Structural health monitoring (SHM) is recognized as crucial for ensuring infrastructure safety and longevity. Structural instability has been attributed to material degradation and crack propagation. Therefore, understanding the combined effects of material degradation and crack propagation across various damage scenarios is essential for early damage detection in concrete structures. This study aimed to develop an effective method for detecting damage in post-tensioned concrete girder bridges using a deep learning approach (for damage of crack propagation and material degradation combinedly). Ambient vibration responses were collected from field measurements and vibration responses generated using finite element models (FEM) of a selected post-tensioned concrete girder bridge. The deep learning (DL) models were developed using numerically generated data, validated through hyperparameter tuning and cross-validation, and used to identify material degradation percentage, crack locations, crack paths, and damage severity within the structure.
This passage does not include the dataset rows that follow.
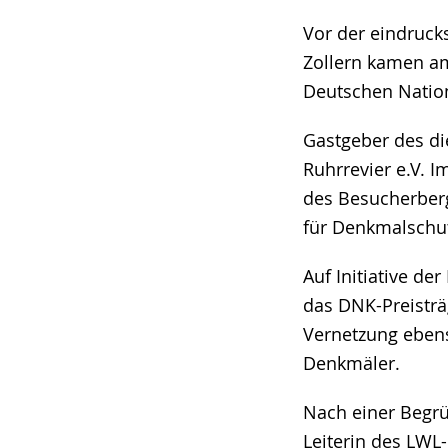
Sprache
Unterstützung.
in
wechseln.
Deutscher
Vor der eindruc
Gebärdensprach
Zollern kamen am
wird
Deutschen Nation
angezeigt.
Gastgeber des di
Ruhrrevier e.V. I
des Besucherberg
für Denkmalschut
Auf Initiative de
das DNK-Preisträg
Vernetzung eben
Denkmäler.
Nach einer Begrü
Leiterin des LWL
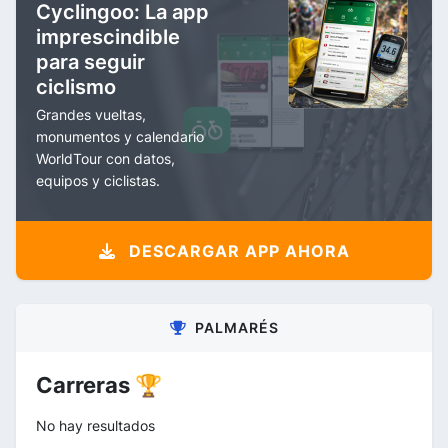
Cyclingoo: La app
imprescindible
para seguir
ciclismo
Grandes vueltas,
monumentos y calendario
WorldTour con datos,
equipos y ciclistas.
DESCARGAR APP AHORA
PALMARÉS
Carreras 🏆
No hay resultados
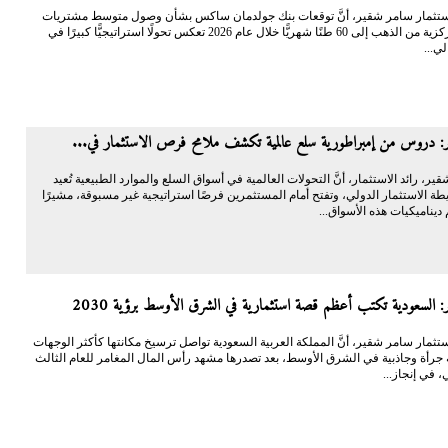
 الاستثمار سامر شقير، أنَّ توقعات بنك جولدمان ساكس بشأن وصول متوسط مشتريات
البنوك المركزية من الذهب إلى 60 طنًا شهريًّا خلال عام 2026 تعكس تحولًا استراتيجيًّا كبيرًا في
لي...
: دروس من إمبراطورية سلع عالمية تكشف ملامح فرص الاستثمار في...
شقير، رائد الاستثمار، أنَّ التحولات العالمية في أسواق السلع والموارد الطبيعية تُعيد
ة الاستثمار الدولي، وتفتح أمام المستثمرين فرصًا استراتيجية غير مسبوقة، مشيرًا
ديناميكيات هذه الأسواق...
 السعودية تكتب أعظم قصة استثمارية في الشرق الأوسط برؤية 2030
الاستثمار سامر شقير، أنَّ المملكة العربية السعودية تواصل ترسيخ مكانتها كأكثر الوجهات
ة جرأة وجاذبية في الشرق الأوسط، بعد تصدرها مشهد رأس المال المغامر للعام الثالث
، في إنجاز...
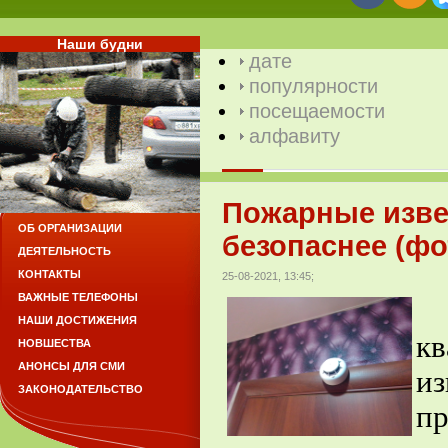
Наши будни
дате
популярности
посещаемости
алфавиту
Пожарные изве
ОБ ОРГАНИЗАЦИИ
безопаснее (фо
ДЕЯТЕЛЬНОСТЬ
КОНТАКТЫ
25-08-2021, 13:45;
ВАЖНЫЕ ТЕЛЕФОНЫ
У
НАШИ ДОСТИЖЕНИЯ
кв
НОВШЕСТВА
АНОНСЫ ДЛЯ СМИ
из
ЗАКОНОДАТЕЛЬСТВО
пр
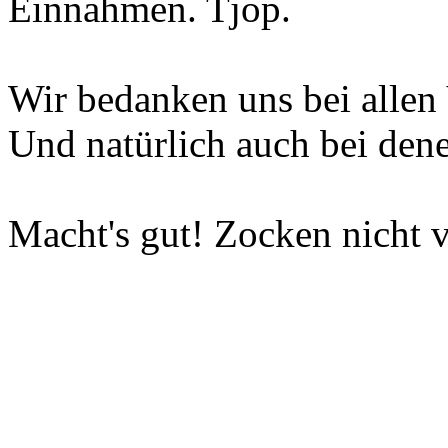
Einnahmen. Tjop.
Wir bedanken uns bei allen 
Und natürlich auch bei dene
Macht's gut! Zocken nicht v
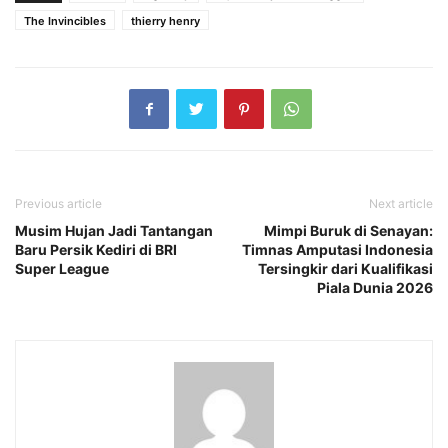
The Invincibles
thierry henry
Previous article
Next article
Musim Hujan Jadi Tantangan
Mimpi Buruk di Senayan:
Baru Persik Kediri di BRI
Timnas Amputasi Indonesia
Super League
Tersingkir dari Kualifikasi
Piala Dunia 2026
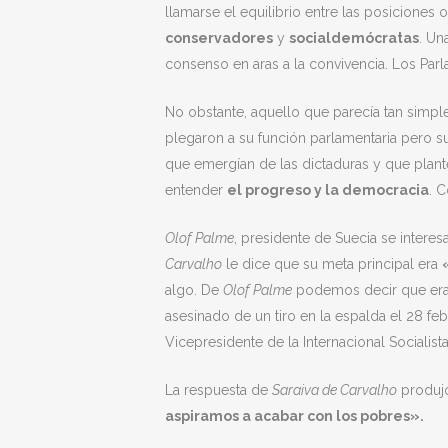
llamarse el equilibrio entre las posicione
conservadores
y
socialdemócratas
. Un
consenso en aras a la convivencia. Los Parl
No obstante, aquello que parecía tan simpl
plegaron a su función parlamentaria pero 
que emergían de las dictaduras y que plant
entender
el progreso y la democracia
. 
Olof Palme
, presidente de Suecia se interes
Carvalho
le dice que su meta principal era
algo. De
Olof Palme
podemos decir que era 
asesinado de un tiro en la espalda el 28 fe
Vicepresidente de la Internacional Socialist
La respuesta de
Saraiva de Carvalho
produjo
aspiramos a acabar con los pobres».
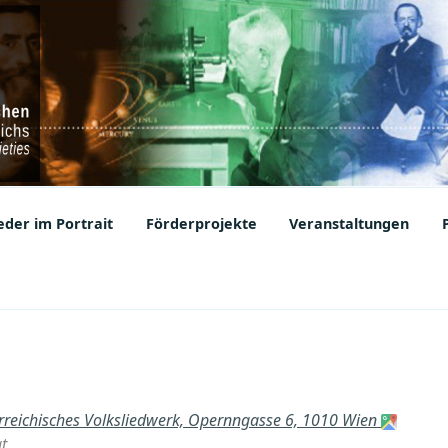
ic Societies
der im Portrait
Förderprojekte
Veranstaltungen
e
rreichisches Volksliedwerk, Opernngasse 6, 1010 Wien
t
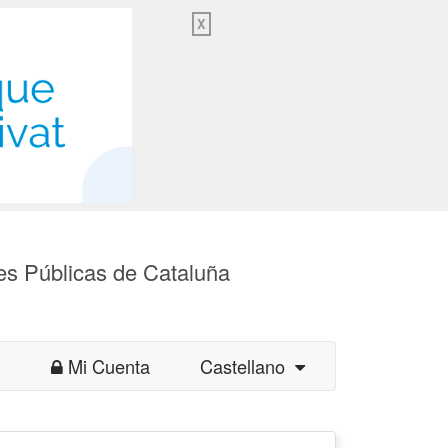
X
es Públicas de Cataluña
Mi Cuenta
Castellano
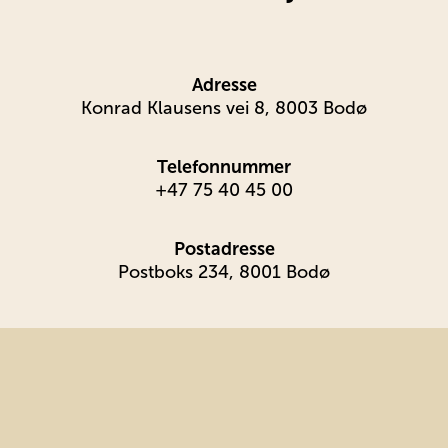
Adresse
Konrad Klausens vei 8, 8003 Bodø
Telefonnummer
+47 75 40 45 00
Postadresse
Postboks 234, 8001 Bodø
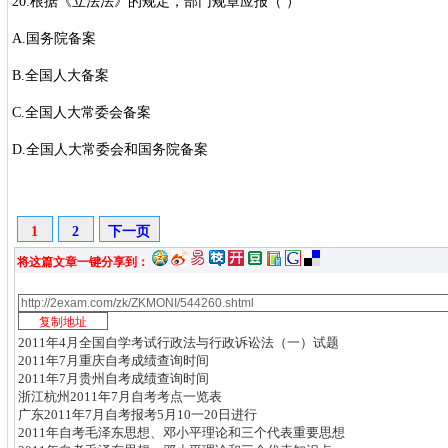
20.根据《立法法》的规定，部门规章应报（ ）
A.国务院备案
B.全国人大备案
C.全国人大常委会备案
D.全国人大常委会和国务院备案
1
2
下一页
将这篇文章一键分享到：
2011年4月全国自学考试行政法与行政诉讼法（一）试题
2011年7月重庆自考成绩查询时间
2011年7月贵州自考成绩查询时间
浙江杭州2011年7月自考考点一览表
广东2011年7月自考报考5月10一20日进行
2011年自考毛泽东思想、邓小平理论和三个代表重要思想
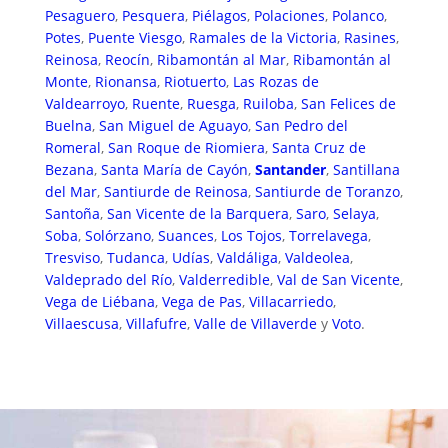
Pesaguero
,
Pesquera
,
Piélagos
,
Polaciones
,
Polanco
,
Potes
,
Puente Viesgo
,
Ramales de la Victoria
,
Rasines
,
Reinosa
,
Reocín
,
Ribamontán al Mar
,
Ribamontán al
Monte
,
Rionansa
,
Riotuerto
,
Las Rozas de
Valdearroyo
,
Ruente
,
Ruesga
,
Ruiloba
,
San Felices de
Buelna
,
San Miguel de Aguayo
,
San Pedro del
Romeral
,
San Roque de Riomiera
,
Santa Cruz de
Bezana
,
Santa María de Cayón
,
Santander
,
Santillana
del Mar
,
Santiurde de Reinosa
,
Santiurde de Toranzo
,
Santoña
,
San Vicente de la Barquera
,
Saro
,
Selaya
,
Soba
,
Solórzano
,
Suances
,
Los Tojos
,
Torrelavega
,
Tresviso
,
Tudanca
,
Udías
,
Valdáliga
,
Valdeolea
,
Valdeprado del Río
,
Valderredible
,
Val de San Vicente
,
Vega de Liébana
,
Vega de Pas
,
Villacarriedo
,
Villaescusa
,
Villafufre
,
Valle de Villaverde
y
Voto
.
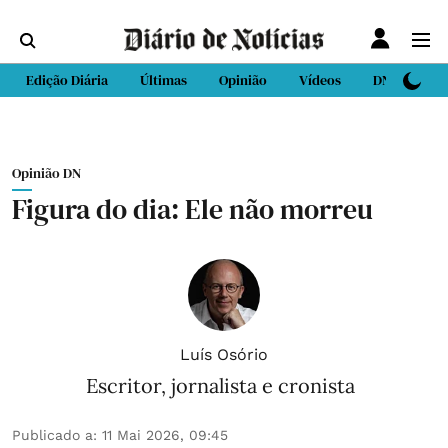
Edição Diária
Últimas
Opinião
Vídeos
DN Sport
Opinião DN
Figura do dia: Ele não morreu
Luís Osório
Escritor, jornalista e cronista
Publicado a
:
11 Mai 2026, 09:45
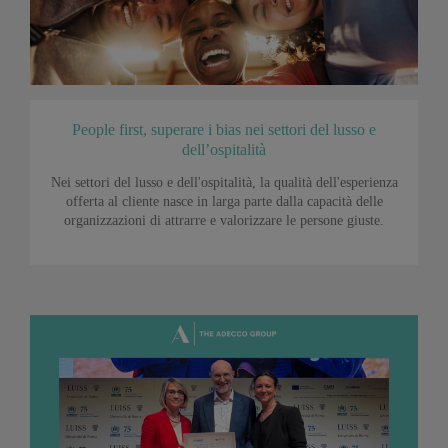
People first, superare i bias nei settori del lusso e
dell’ospitalità
Nei settori del lusso e dell'ospitalità, la qualità dell'esperienza
offerta al cliente nasce in larga parte dalla capacità delle
organizzazioni di attrarre e valorizzare le persone giuste.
Initially, ambient vibration data were measured at selected locations on the bridge. A damage parameter was developed using natural frequency and modal curvature shifts from undamaged to damaged scenarios, varying uniquely for crack damage and material degradation. In the FE model, crack and material degradation were implemented by reducing cross-section and elastic modulus, respectively, and data were collected for various damage combinations. The DL models were trained using numerically simulated data and fed with vibration responses from the field to predict damages. The training and validation processes achieved nearly zero, with training accuracy above 95% and validation accuracy of 98%. Mean square error was below 0.0001, and standard deviation was less than 0.005 over K-Fold cross-validation. Fracture mechanics model developed for concrete structures found from the literature was utilized to effectively represent the combined effects of damages, crack orientation, and stress distribution on severity. Finally, damage severity was indicated through a 2D plot for easy on-site accessibility.